In pregnant rats given oral gavage doses of 2, 20, 50 mg/kg/day from gestation day 7 through lactation day 21 (weaning), decreased pup survival occurred in groups given 50 mg/kg/day, systemic exposures >12 times human exposure at 40 mg/day based on body surface area comparisons.

In pregnant rabbits given oral gavage doses of 0.3, 1, 3 mg/kg/day from gestation day 6 to lactation day 18 (weaning), exposures equivalent to human exposure at 40 mg/day based on body surface area comparisons, decreased fetal viability and maternal mortality was observed.

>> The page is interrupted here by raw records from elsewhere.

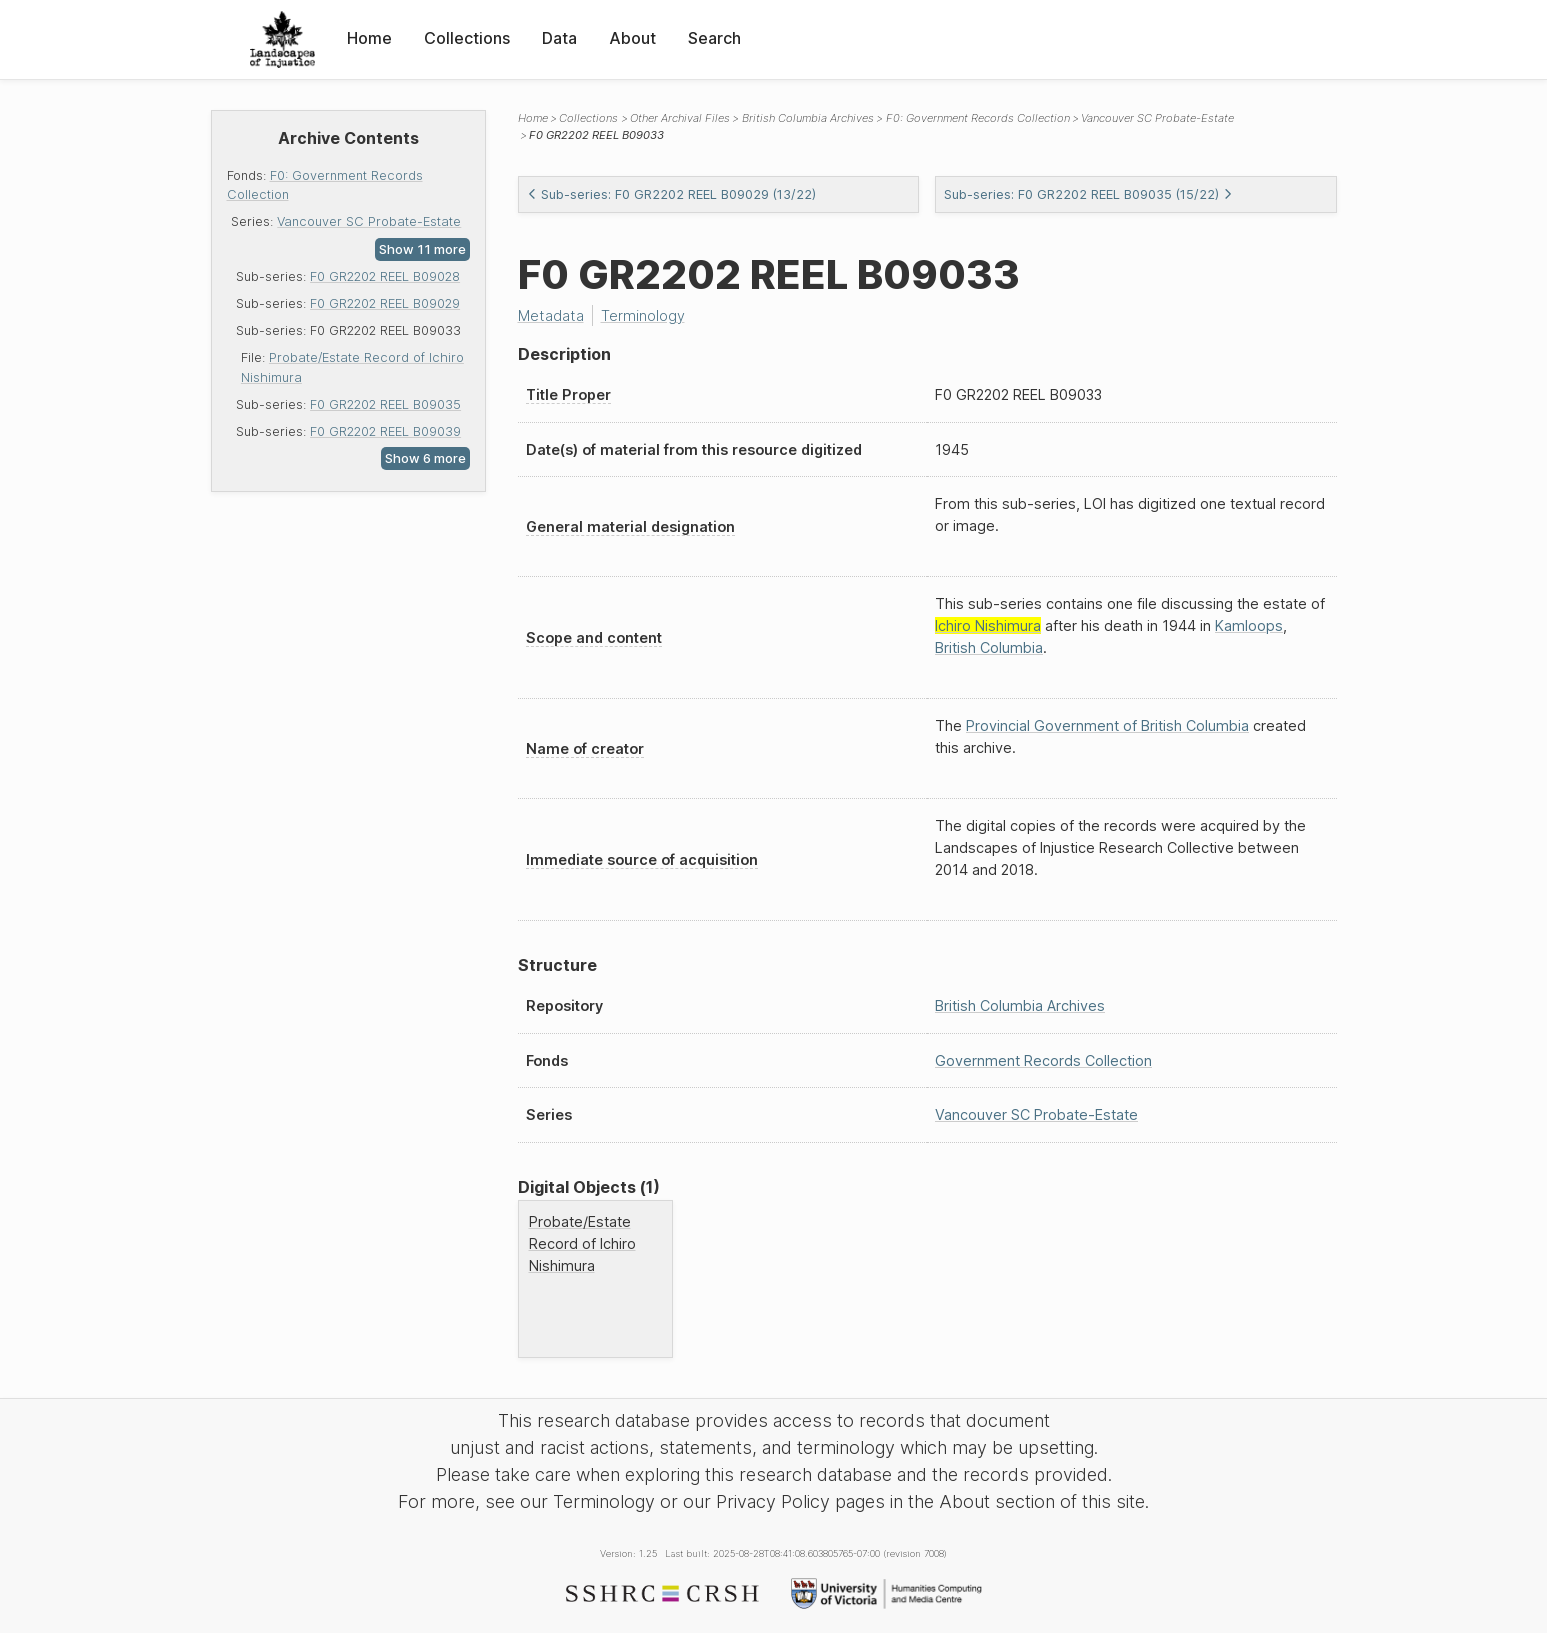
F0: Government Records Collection (978, 118)
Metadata (551, 315)
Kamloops (1249, 625)
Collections (467, 38)
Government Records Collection (1043, 1060)
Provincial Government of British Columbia (1107, 725)
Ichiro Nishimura (988, 625)
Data (559, 38)
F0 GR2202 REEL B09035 (385, 404)
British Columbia (989, 647)
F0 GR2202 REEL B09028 (385, 276)
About (632, 38)
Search (714, 38)
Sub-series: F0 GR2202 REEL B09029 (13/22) (671, 194)
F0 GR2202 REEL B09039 (385, 431)
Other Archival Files (680, 118)
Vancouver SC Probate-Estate (369, 221)
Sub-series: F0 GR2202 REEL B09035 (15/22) (1088, 194)
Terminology (643, 315)
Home (369, 38)
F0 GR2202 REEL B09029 (385, 303)
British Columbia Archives (808, 118)
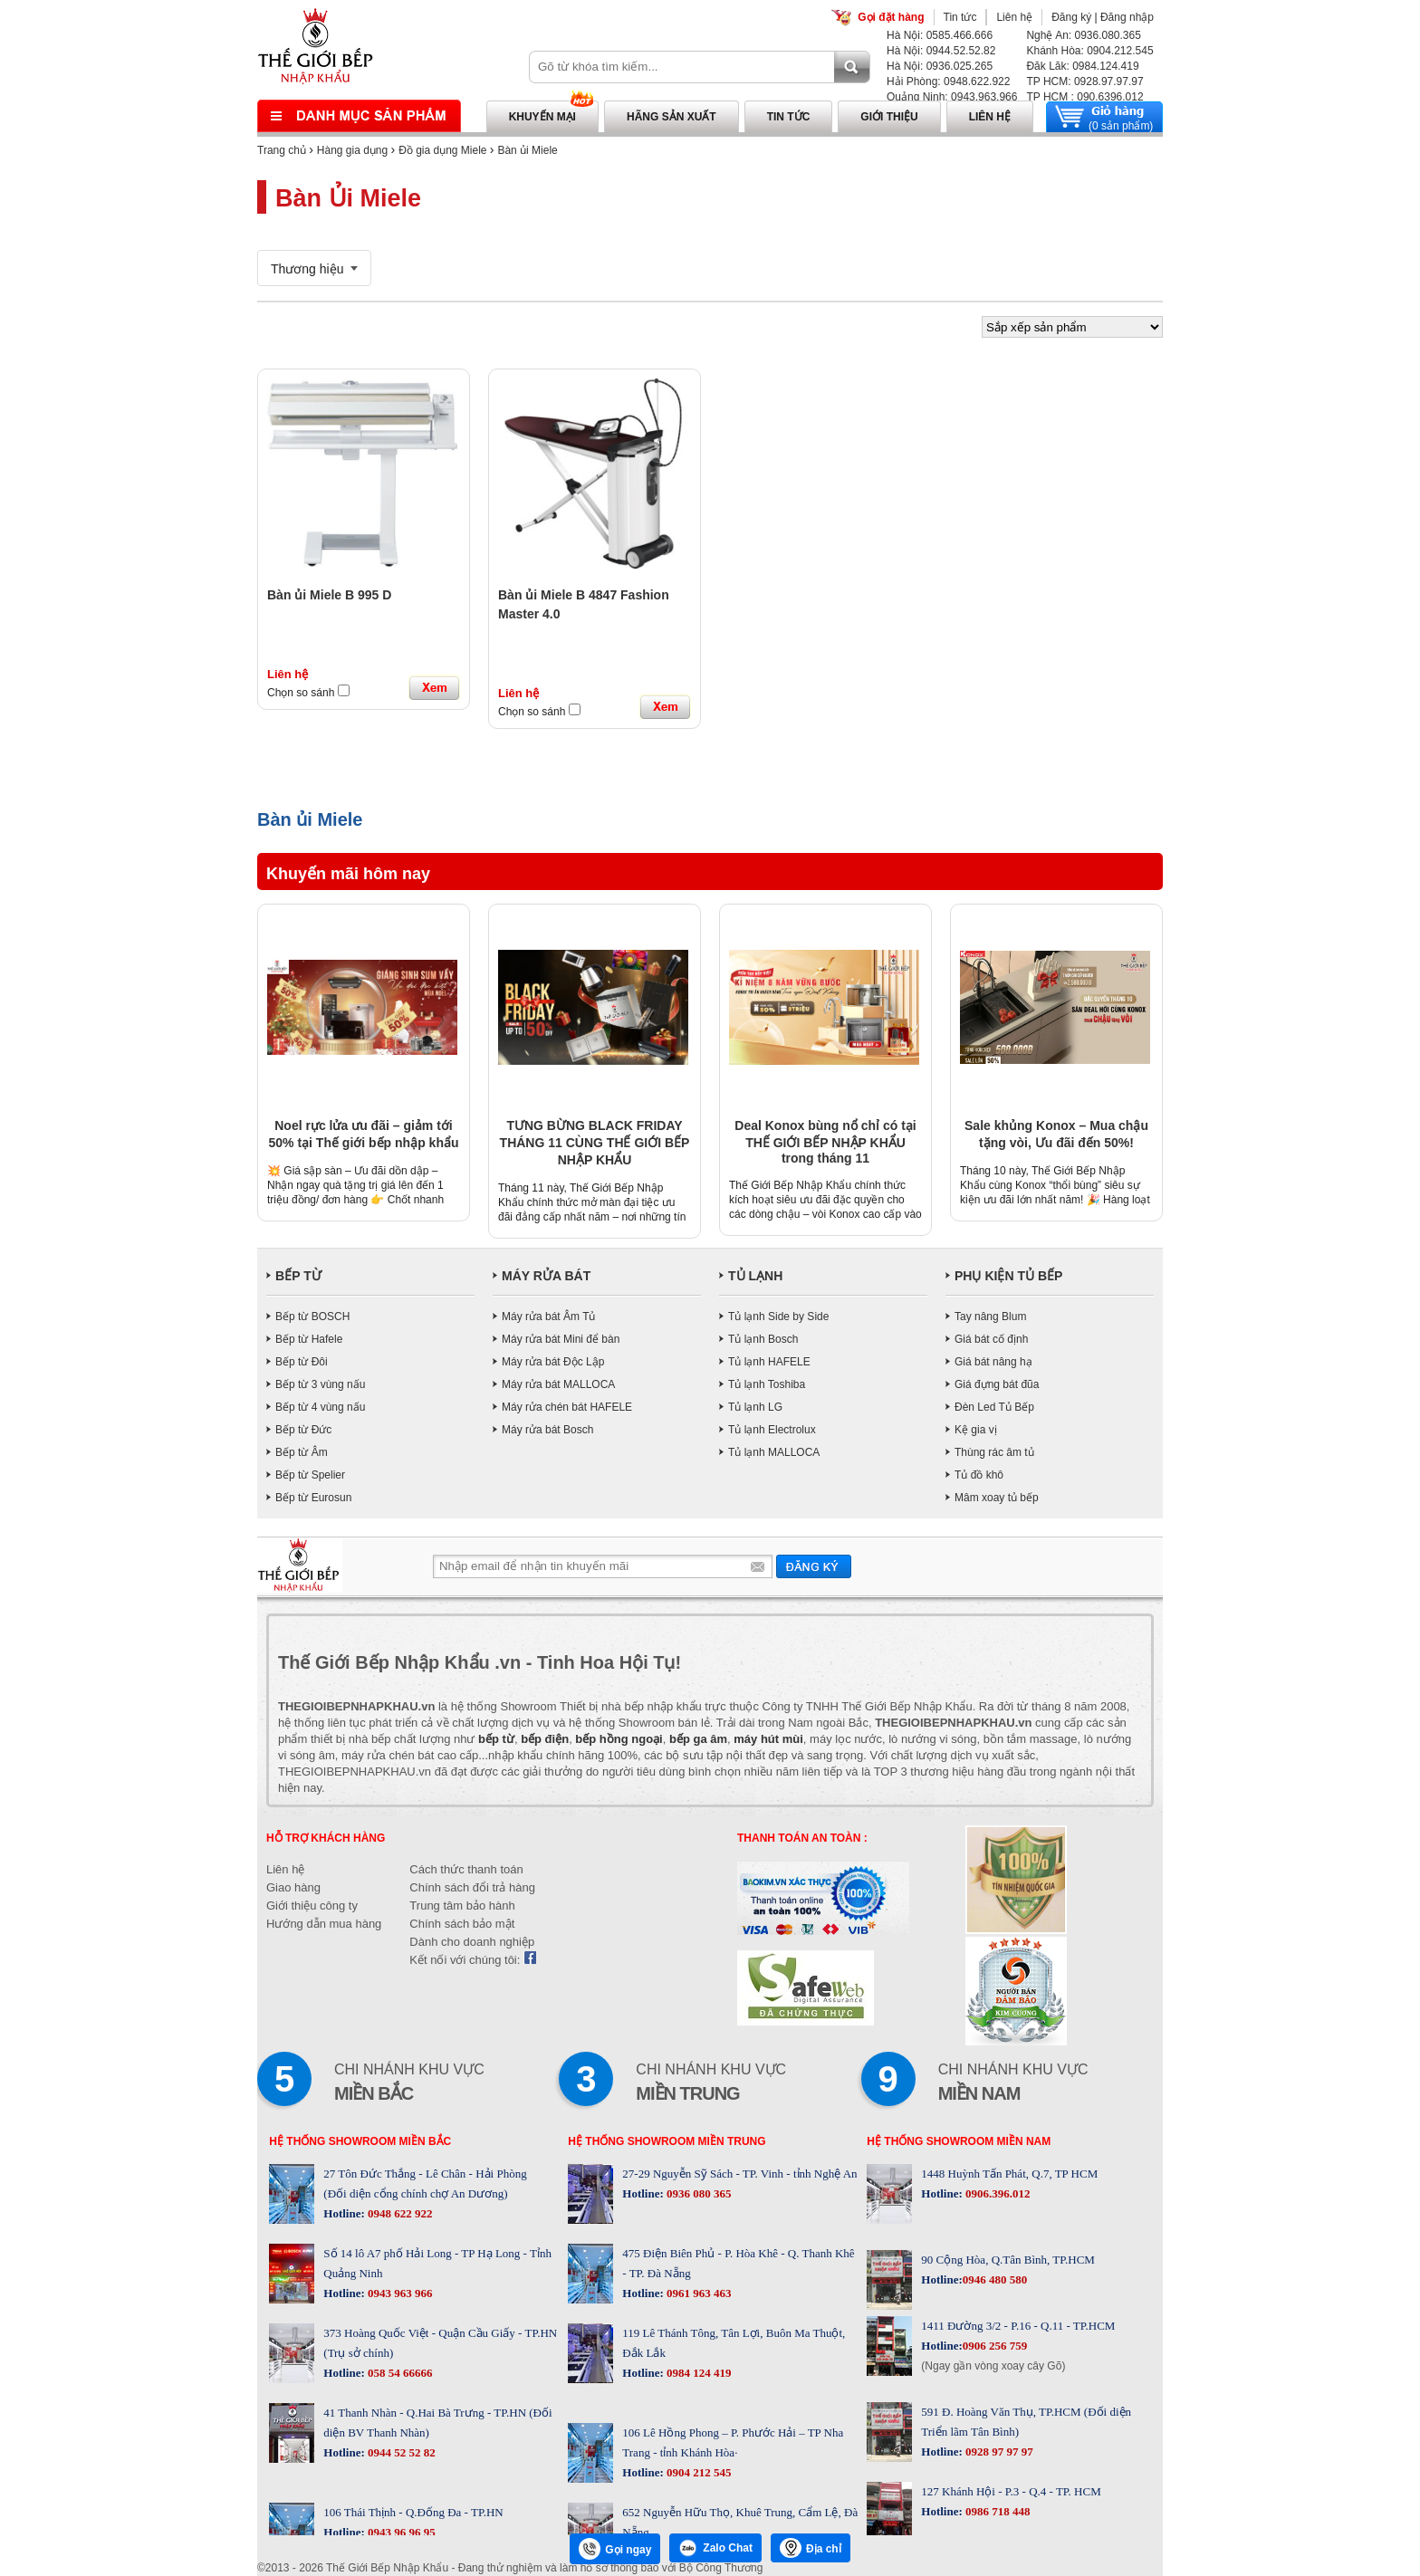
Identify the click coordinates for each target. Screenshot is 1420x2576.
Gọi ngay (615, 2549)
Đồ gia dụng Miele (442, 150)
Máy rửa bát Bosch (547, 1429)
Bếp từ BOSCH (312, 1316)
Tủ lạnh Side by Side (778, 1316)
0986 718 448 (997, 2511)
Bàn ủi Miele (527, 150)
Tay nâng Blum (990, 1316)
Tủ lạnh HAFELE (769, 1361)
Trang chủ (281, 150)
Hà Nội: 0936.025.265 (940, 66)
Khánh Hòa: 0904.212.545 (1089, 50)
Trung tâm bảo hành (461, 1905)
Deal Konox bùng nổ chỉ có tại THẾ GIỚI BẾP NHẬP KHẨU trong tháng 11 (825, 1141)
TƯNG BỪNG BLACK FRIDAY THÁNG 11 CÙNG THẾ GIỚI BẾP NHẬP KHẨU (595, 1142)
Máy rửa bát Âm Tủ (548, 1316)
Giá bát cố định (991, 1339)
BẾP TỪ (298, 1276)
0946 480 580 (995, 2279)
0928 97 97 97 (998, 2451)
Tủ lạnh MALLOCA (774, 1452)
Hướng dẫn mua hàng (323, 1923)
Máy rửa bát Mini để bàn (560, 1339)
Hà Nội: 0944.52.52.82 (941, 50)
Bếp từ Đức (303, 1429)
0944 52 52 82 (400, 2452)
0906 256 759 (995, 2345)
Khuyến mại (542, 116)
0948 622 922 (399, 2213)
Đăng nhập (1127, 17)
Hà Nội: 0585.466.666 (940, 35)
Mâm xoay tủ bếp (997, 1497)
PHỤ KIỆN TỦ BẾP (1008, 1276)
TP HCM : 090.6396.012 (1084, 97)
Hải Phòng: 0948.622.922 (948, 81)
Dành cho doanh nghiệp (471, 1942)
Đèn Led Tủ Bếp (994, 1407)
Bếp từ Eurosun (313, 1497)
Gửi (813, 1566)
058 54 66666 (399, 2373)
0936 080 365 (698, 2193)
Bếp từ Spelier (310, 1475)
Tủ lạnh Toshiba (766, 1384)
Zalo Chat (715, 2548)
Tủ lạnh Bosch (763, 1339)
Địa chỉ (810, 2548)
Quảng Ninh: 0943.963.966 (952, 97)
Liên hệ (1014, 17)
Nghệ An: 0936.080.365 (1083, 35)
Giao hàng (293, 1887)
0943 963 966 (399, 2293)
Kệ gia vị (976, 1429)
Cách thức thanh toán (466, 1869)
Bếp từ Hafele (308, 1339)
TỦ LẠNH (755, 1276)
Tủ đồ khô (979, 1475)
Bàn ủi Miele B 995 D (329, 595)
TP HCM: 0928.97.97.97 (1084, 81)
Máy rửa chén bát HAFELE (567, 1407)
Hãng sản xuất (671, 116)
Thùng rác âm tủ (994, 1452)
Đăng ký (1071, 17)
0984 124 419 (698, 2373)
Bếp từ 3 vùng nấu (320, 1384)
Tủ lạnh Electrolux (772, 1429)
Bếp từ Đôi (301, 1361)
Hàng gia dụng (352, 150)
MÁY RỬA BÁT (546, 1276)
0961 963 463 (698, 2293)
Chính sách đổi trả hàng (472, 1887)
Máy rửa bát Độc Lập (553, 1361)
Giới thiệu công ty (312, 1905)
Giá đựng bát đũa (997, 1384)
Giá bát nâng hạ (993, 1361)
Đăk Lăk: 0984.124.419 (1082, 66)
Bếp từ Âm (301, 1452)
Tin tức (960, 17)
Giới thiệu (888, 116)
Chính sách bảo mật (461, 1923)
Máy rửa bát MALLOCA (558, 1384)
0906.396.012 (997, 2193)
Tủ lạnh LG (755, 1407)
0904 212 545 (698, 2472)
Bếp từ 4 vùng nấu (320, 1407)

Crestor (rosuvastatin) was not teratogenic in rats at ≤25 mg/kg/day or in rabbits ≤3 mg/kg/day (systemic exposures equivalent to human exposure at 40 mg/day based on AUC or body surface comparison, respectively).

Nursing Mothers

It is not known whether Crestor (rosuvastatin) is excreted in human milk. Studies in lactating rats have demonstrated that Crestor (rosuvastatin)is secreted into breast milk at levels 3 times higher than that obtained in the plasma following oral gavage dosing. Because many drugs are excreted in human milk and because of the potential for serious adverse reactions in nursing infants from Crestor (rosuvastatin) a decision should be made whether to discontinue nursing or administration of Crestor (rosuvastatin) taking into account the importance of the drug to the lactating woman.

Storing Crestor

Store Crestor (rosuvastatin) at controlled room temperature, 20-25°C (68-77°F). Protect from moisture.